On Saturday morning 27 March 2021, as the Wellington clouds rolled back and the morning drizzle cleared, about 500 of Wellington’s LGBTQIA+ community gathered at Frank Kitts Park for the Pride Hīkoi. This community event was the culmination of a two-week Wellington Pride Festival, a community-led celebration of rainbow identity. According to the Festival website, ‘Wellington Pride Festival traces its history back to the first Newtown Lesbian and Gay Fair in 1986, organised as part of the campaign for the Homosexual Law Reform Bill which passed on July 9th, 1986.’ Thus, the Wellington Pride Festival this year celebrated 35 years of community connection and parades which have taken various names including Out In The Square and Out In The Park.

In 2018, Wellington held the first of a series of annual events titled the Wellington International Pride Parade (WIPP). Although also led by some queer people, this event was separate to the community-led Pride Hīkoi. It appears that the goal of WIPP was to hold a large event featuring arranged street closure, and allow inclusion of controversial groups such as uniformed police officers.
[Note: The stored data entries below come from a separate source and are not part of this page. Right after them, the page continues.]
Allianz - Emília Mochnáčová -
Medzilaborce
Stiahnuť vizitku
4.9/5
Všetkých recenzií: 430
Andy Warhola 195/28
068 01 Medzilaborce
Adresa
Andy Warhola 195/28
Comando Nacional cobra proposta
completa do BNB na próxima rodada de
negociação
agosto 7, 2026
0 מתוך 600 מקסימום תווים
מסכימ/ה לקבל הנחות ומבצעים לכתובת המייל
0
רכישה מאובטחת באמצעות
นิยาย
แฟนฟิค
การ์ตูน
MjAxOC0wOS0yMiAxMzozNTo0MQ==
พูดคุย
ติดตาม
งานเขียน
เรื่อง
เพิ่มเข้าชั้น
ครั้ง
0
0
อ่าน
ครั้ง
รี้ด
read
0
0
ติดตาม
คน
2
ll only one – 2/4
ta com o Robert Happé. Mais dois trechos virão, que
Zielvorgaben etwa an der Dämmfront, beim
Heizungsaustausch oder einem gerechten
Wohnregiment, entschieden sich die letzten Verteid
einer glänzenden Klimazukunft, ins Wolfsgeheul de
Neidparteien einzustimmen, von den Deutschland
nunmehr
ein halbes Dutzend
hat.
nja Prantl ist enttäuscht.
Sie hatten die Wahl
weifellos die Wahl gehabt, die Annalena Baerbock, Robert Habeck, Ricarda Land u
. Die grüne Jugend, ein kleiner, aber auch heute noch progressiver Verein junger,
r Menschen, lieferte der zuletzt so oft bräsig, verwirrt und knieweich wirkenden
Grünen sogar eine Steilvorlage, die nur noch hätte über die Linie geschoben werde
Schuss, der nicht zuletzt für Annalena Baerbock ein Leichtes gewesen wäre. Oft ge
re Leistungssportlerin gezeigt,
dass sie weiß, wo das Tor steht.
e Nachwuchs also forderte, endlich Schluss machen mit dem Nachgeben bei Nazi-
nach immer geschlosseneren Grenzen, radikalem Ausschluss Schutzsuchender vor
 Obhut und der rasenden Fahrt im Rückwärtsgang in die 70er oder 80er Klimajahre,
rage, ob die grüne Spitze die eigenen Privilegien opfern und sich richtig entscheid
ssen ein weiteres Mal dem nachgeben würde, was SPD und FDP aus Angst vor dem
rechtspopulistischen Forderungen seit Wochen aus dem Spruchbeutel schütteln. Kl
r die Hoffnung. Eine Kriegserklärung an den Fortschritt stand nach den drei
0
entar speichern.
Concerns were expressed about a lack of community consultation, noting the move ‘sends a message to those in the community who are vulnerable to police brutality that they are not welcome.’ WIPP nonetheless continued, and grew with increasing corporate sponsorship. The 2019 WIPP included the Chief of the New Zealand Defence Force (NZDF), an NZDF light tank, the Police Commissioner, and approximately 60 uniformed police officers. Increasingly, community groups including Gender Minorities Aotearoa and UniQ withdraw any support or involvement in the WIPP, and this was followed by the withdrawal of some corporate sponsorship, presumably because growing controversy no longer fitted a simple advertising agenda rather than any genuine concern for the most vulnerable of the queer community. WIPP was suspended for 2021, although the event’s website does not acknowledge any political controversy or community concerns as the reason for such postponement.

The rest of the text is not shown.